(Records from a data collection)

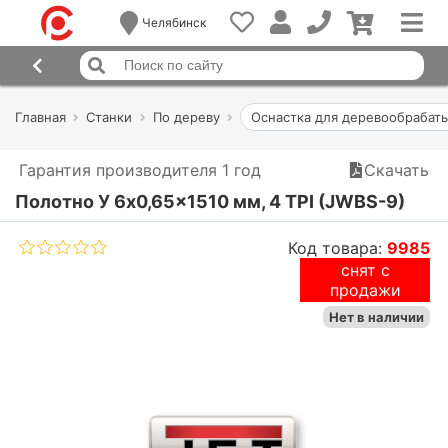
Челябинск
Главная
Станки
По дереву
Оснастка для деревообрабат
Гарантия производителя 1 год
Скачать
Полотно У 6x0,65x1510 мм, 4 TPI (JWBS-9)
Код товара:
9985
снят с
продажи
Нет в наличии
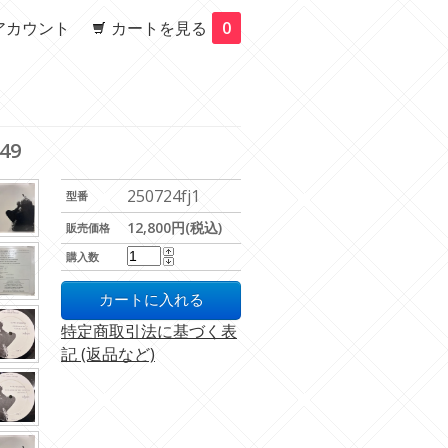
アカウント
カートを見る
0
049
250724fj1
型番
12,800円(税込)
販売価格
購入数
特定商取引法に基づく表
記 (返品など)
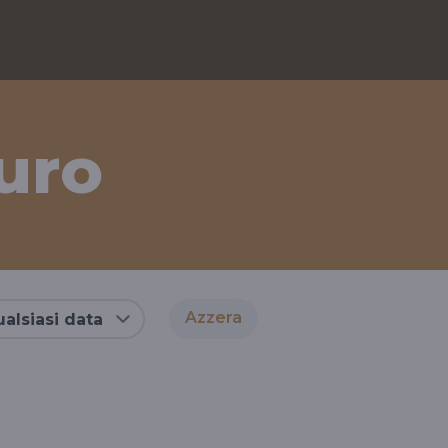
uro
Azzera
alsiasi data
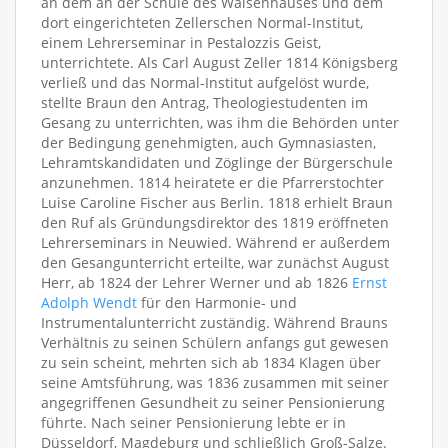
an dem an der Schule des Waisenhauses und dem
dort eingerichteten Zellerschen Normal-Institut,
einem Lehrerseminar in Pestalozzis Geist,
unterrichtete. Als Carl August Zeller 1814 Königsberg
verließ und das Normal-Institut aufgelöst wurde,
stellte Braun den Antrag, Theologiestudenten im
Gesang zu unterrichten, was ihm die Behörden unter
der Bedingung genehmigten, auch Gymnasiasten,
Lehramtskandidaten und Zöglinge der Bürgerschule
anzunehmen. 1814 heiratete er die Pfarrerstochter
Luise Caroline Fischer aus Berlin. 1818 erhielt Braun
den Ruf als Gründungsdirektor des 1819 eröffneten
Lehrerseminars in Neuwied. Während er außerdem
den Gesangunterricht erteilte, war zunächst August
Herr, ab 1824 der Lehrer Werner und ab 1826
Ernst
Adolph Wendt
für den Harmonie- und
Instrumentalunterricht zuständig. Während Brauns
Verhältnis zu seinen Schülern anfangs gut gewesen
zu sein scheint, mehrten sich ab 1834 Klagen über
seine Amtsführung, was 1836 zusammen mit seiner
angegriffenen Gesundheit zu seiner Pensionierung
führte. Nach seiner Pensionierung lebte er in
Düsseldorf, Magdeburg und schließlich Groß-Salze.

Task to carry out:
Repeat the data exactly, without the pictures.

Reply to the task:
Челябинск
Главная
Станки
По дереву
Оснастка для деревообрабат
Гарантия производителя 1 год
Скачать
Полотно У 6x0,65x1510 мм, 4 TPI (JWBS-9)
Код товара:
9985
снят с
продажи
Нет в наличии
アカウント
カートを見る
0
049
250724fj1
型番
12,800円(税込)
販売価格
購入数
特定商取引法に基づく表
記 (返品など)
uro
Azzera
alsiasi data
an dem an der Schule des Waisenhauses und dem
dort eingerichteten Zellerschen Normal-Institut,
einem Lehrerseminar in Pestalozzis Geist,
unterrichtete. Als Carl August Zeller 1814 Königsberg
verließ und das Normal-Institut aufgelöst wurde,
stellte Braun den Antrag, Theologiestudenten im
Gesang zu unterrichten, was ihm die Behörden unter
der Bedingung genehmigten, auch Gymnasiasten,
Lehramtskandidaten und Zöglinge der Bürgerschule
anzunehmen. 1814 heiratete er die Pfarrerstochter
Luise Caroline Fischer aus Berlin. 1818 erhielt Braun
den Ruf als Gründungsdirektor des 1819 eröffneten
Lehrerseminars in Neuwied. Während er außerdem
den Gesangunterricht erteilte, war zunächst August
Herr, ab 1824 der Lehrer Werner und ab 1826
Ernst
Adolph Wendt
für den Harmonie- und
Instrumentalunterricht zuständig. Während Brauns
Verhältnis zu seinen Schülern anfangs gut gewesen
zu sein scheint, mehrten sich ab 1834 Klagen über
seine Amtsführung, was 1836 zusammen mit seiner
angegriffenen Gesundheit zu seiner Pensionierung
führte. Nach seiner Pensionierung lebte er in
Düsseldorf, Magdeburg und schließlich Groß-Salze.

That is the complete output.